PHNOM PENH, Cambodia – In the fast-paced and ever-changing landscape of Cambodia’s garment sector, navigating the unknown can be a daunting task. Better Factories Cambodia has emphasized that the driving force of the garment sector – workers – should have the opportunity to build their skills and knowledge. This is important not only for workers but to build resilience for the industry as a whole. As there is an increasing emphasis on cognitive skills and flexibility in the workforce, workers and factories can benefit from having a strong set of core skills, which include soft skills (like speaking and communication), life skills (like budgeting and childcare), transferable skills (like problem-solving and adaptability), and employability skills (like teamwork and time management). This is particularly true for Cambodia’s garment workers, who make up a significant portion of the country’s labor force and must continue to adapt to the industry’s development.

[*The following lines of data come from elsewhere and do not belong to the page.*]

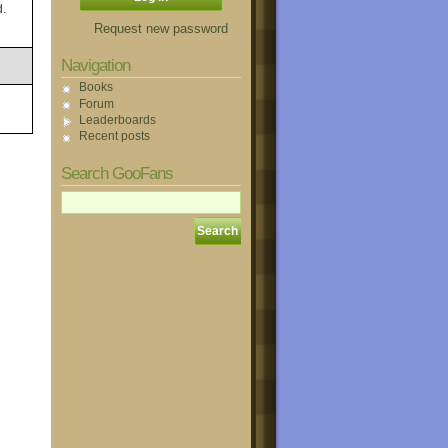
d.
Request new password
Navigation
Books
Forum
Leaderboards
Recent posts
Search GooFans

With worker development in mind, the Better Factories Cambodia programme hosted a series of four Training of Trainers (ToTs) from January to April 2023. The ToTs brought together people with different roles in the industry and focused on emotional and social skills, greening skills, and meta and cognitive skills. Greening skills training aimed to promote sustainable practices and environmental awareness within the garment industry and personal life. Meanwhile, emotional, and social skills training targets enhancing individuals’ abilities to understand, manage, and express their emotions effectively, fostering positive and constructive interactions with others. Simultaneously, the meta and cognitive skills training focused on developing higher-order cognitive abilities, equipping workers to think critically, problem-solve, and adapt to new challenges.
Participants from a variety of backgrounds, including Royal Government of Cambodia officials, employer associations, unions, and Cambodian Garment Training Institute (CGTI) trainers attended the training. We caught up with training participants who play different roles in the industry to hear more about their experiences.
Ms. Sao Kanharoath, Business Development Executive, Cambodian Garment Training Institute (CGTI)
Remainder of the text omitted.